Metro MRU-T workers from 27 stores in the Greater Toronto Area have a new collective agreement after a month-long strike, the union said Thursday.
The workers represented by Unifor voted to ratify a second tentative deal just two days after Metro was granted a temporary injunction restricting secondary picket lines that blocked fresh product deliveries to its stores.
“Workers made it abundantly clear that they needed to see real wage gains in the first year of the agreement to address the affordability issues they currently face, which is exactly what we accomplished in this new contact,” said Unifor Local 414 president Gord Currie in a statement.
Unifor spokesman Paul Whyte said in a statement that under the new five-year deal, which the union is calling “historic,” all workers will get an immediate raise of $1.50 an hour.
He said full-time and senior part-time workers will get an additional 50-cent raise in January, bringing their total pay increase over the coming months to $2-an-hour.
Metro senior vice-president Joe Fusco said in a statement that the grocer is pleased to have reached a fair and reasonable deal, and looks forward to welcoming workers and customers back to the 27 affected stores on Tuesday, Sept. 5 (Metro said the delay in reopening is for restocking, as the stores have been closed for more than a month).
“Our store employees benefit from wages and working conditions among the highest in the industry, and the new contract maintains those standards. For its part, the company improved its operational flexibility to function effectively in the country’s most competitive marketplace,” said Fusco.
More than 3,700 workers had been on strike since July 29 after rejecting the first tentative agreement recommended by their bargaining committee. As the dispute ramped up, workers set up secondary pickets at two GTA distribution warehouses, which the grocer said halted deliveries of produce, meat and dairy to its stores across Ontario for several days.
The wage improvements were front-loaded to get more money in workers’ pockets faster, and so they would compound over time, said Whyte. These improvements translate into more than $33,000 in new earnings for the average full-time and senior part-time worker over the lifetime of the agreement, he said.
“This was a hard-fought struggle,” said Stephanie Ross, an associate professor in the school of labour studies at McMaster University.
Front-loading the raises is a “big win” for Metro workers, as it helps offset – though not fully erase – the sting of losing `hero pay’ during the pandemic, said Ross.
Throughout the strike, the workers called for the so-called hero pay they received during the pandemic to return, as well as better working conditions and more full-time jobs.
The hero pay became the rallying cry for Metro workers amid the drawn-out dispute, said Ross.
“The way in which the loss of the hero pay was so inflammatory that workers were willing to go on strike to, in some ways, get it back, tells the grocery store employers: `You made an unforced error removing pandemic pay,”' she said.
If they hadn’t done that, it’s possible the sector wouldn’t be facing such a “serious labour relations conflict” right now, she said.
Unifor has previously said it intends to set a pattern with the Metro agreement, as it has more than a dozen collective agreements with the grocers set for bargaining over the next two years.
“This agreement sets the floor now for those future negotiations.
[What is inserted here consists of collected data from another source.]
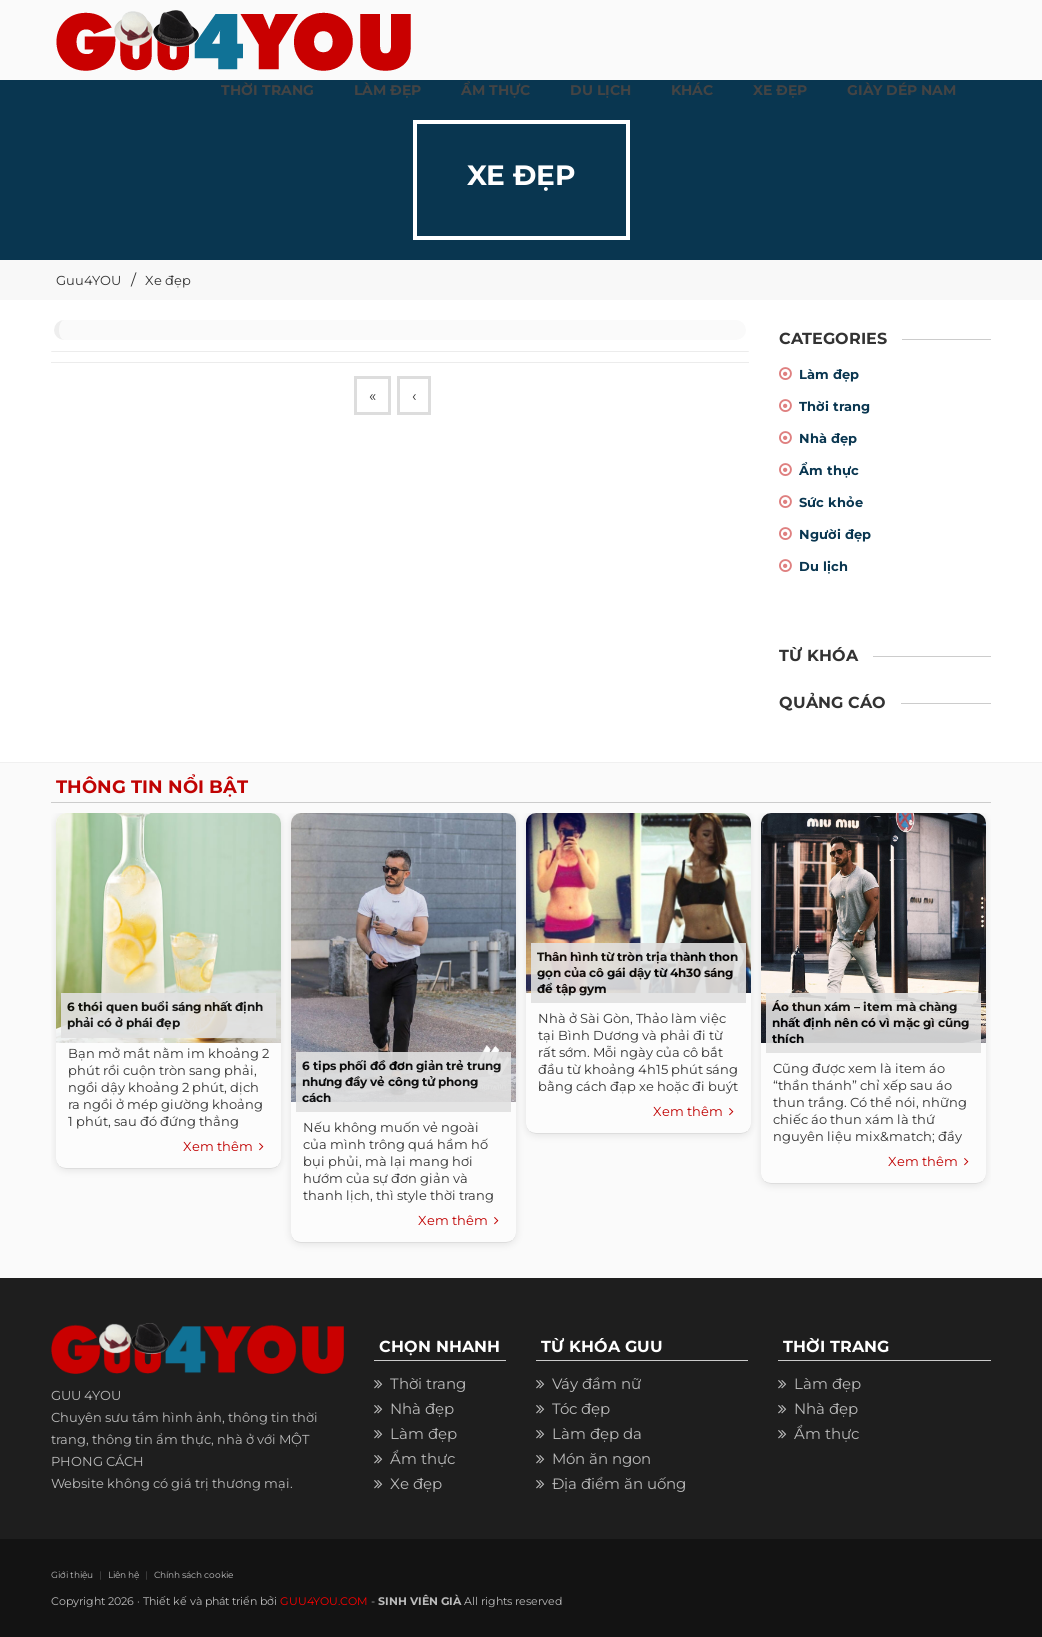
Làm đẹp (829, 374)
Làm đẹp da (597, 1433)
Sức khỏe (831, 502)
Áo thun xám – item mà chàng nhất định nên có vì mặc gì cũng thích (870, 1022)
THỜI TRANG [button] (267, 90)
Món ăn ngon (601, 1458)
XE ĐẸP (780, 90)
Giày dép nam (901, 90)
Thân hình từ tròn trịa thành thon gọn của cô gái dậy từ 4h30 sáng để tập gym (637, 972)
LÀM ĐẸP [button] (387, 90)
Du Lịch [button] (600, 90)
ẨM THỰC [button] (495, 90)
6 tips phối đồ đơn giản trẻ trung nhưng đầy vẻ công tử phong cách (401, 1081)
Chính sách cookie (193, 1574)
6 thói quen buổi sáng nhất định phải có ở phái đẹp (165, 1014)
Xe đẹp (168, 280)
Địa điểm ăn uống (619, 1483)
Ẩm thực (829, 470)
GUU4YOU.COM (324, 1601)
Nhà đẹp (828, 438)
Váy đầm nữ (596, 1383)
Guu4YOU (88, 280)
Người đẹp (835, 534)
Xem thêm (223, 1147)
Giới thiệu (72, 1574)
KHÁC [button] (692, 90)
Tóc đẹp (581, 1408)
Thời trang (834, 406)
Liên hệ (123, 1574)
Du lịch (823, 566)
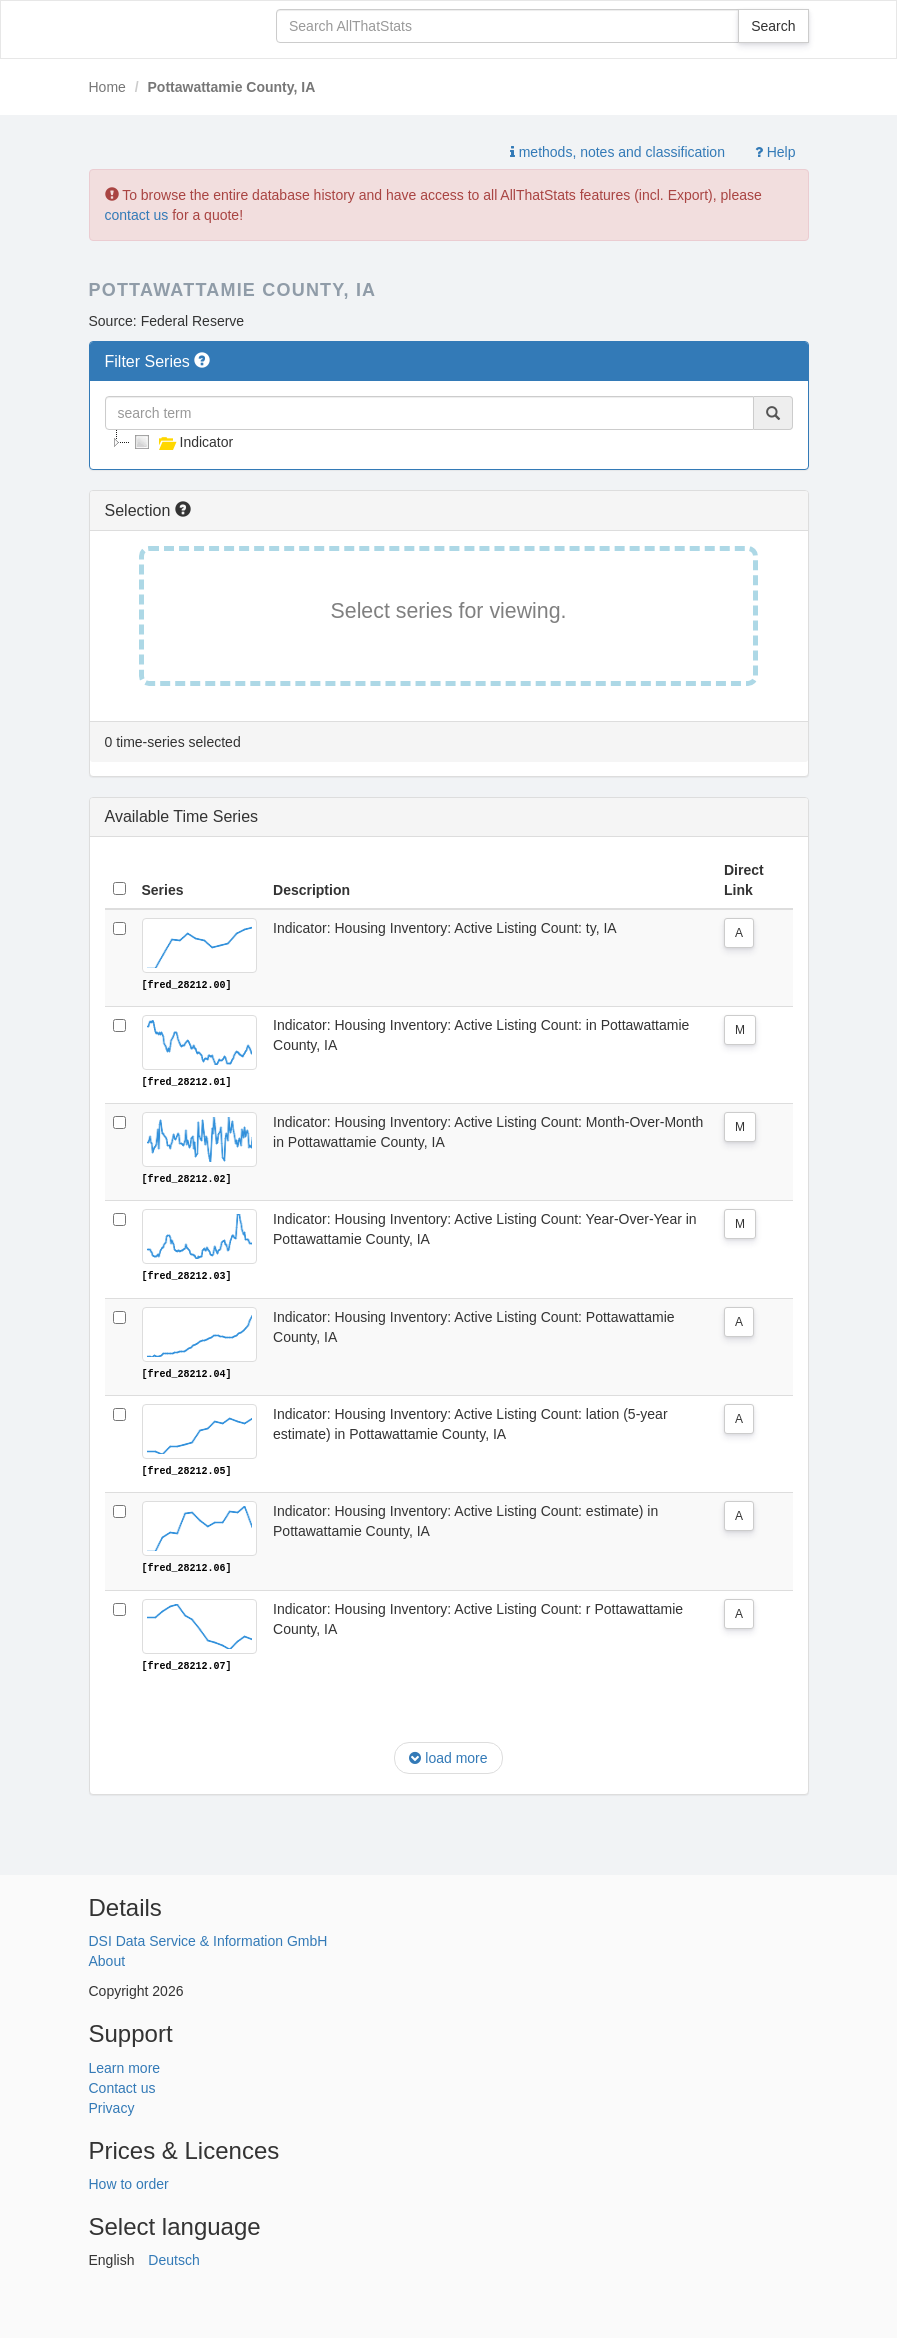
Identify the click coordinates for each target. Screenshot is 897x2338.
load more (448, 1756)
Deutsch (173, 2258)
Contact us (122, 2085)
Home (107, 87)
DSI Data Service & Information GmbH (208, 1939)
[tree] (449, 442)
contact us (137, 215)
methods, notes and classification (617, 152)
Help (775, 152)
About (107, 1959)
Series (163, 890)
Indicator (182, 442)
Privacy (112, 2105)
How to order (129, 2182)
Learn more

And it’s also clearly why Unifor was willing to put so much energy and resources and effort behind a strike in this round, because they wanted to set a good floor that they can extend to other bargaining tables,” Ross said.
“It’s going to be very hard for employers at those tables to argue that they can’t match this agreement. And, you know, I think they also see very clearly that Unifor is willing to take strike action in order to fight for this benchmark.”
Ross noted the length of the agreement, which at five years is longer than what’s become standard in labour relations. A lot can change over five years, she said.
“That does mean that it’s hard for the union to respond to changing conditions,” she said, such as inflation.
The union did not release details on what percentage of workers voted in favour of the agreement.
The voting percentages can tell a lot about how divisive the agreement was, said Ross, adding it wouldn’t surprise her if the ratification wasn’t a resounding one.
But she said it’s not necessarily a negative for it to not be unanimous.
“It’s not a bad thing for either the employer or the union leadership to hear that members ... expect more, which is what we’ve been observing for this past year,” she said.
“Workers are expecting more out of their work and out of the economy than they have been in quite some time. And they’re willing to fight for it.”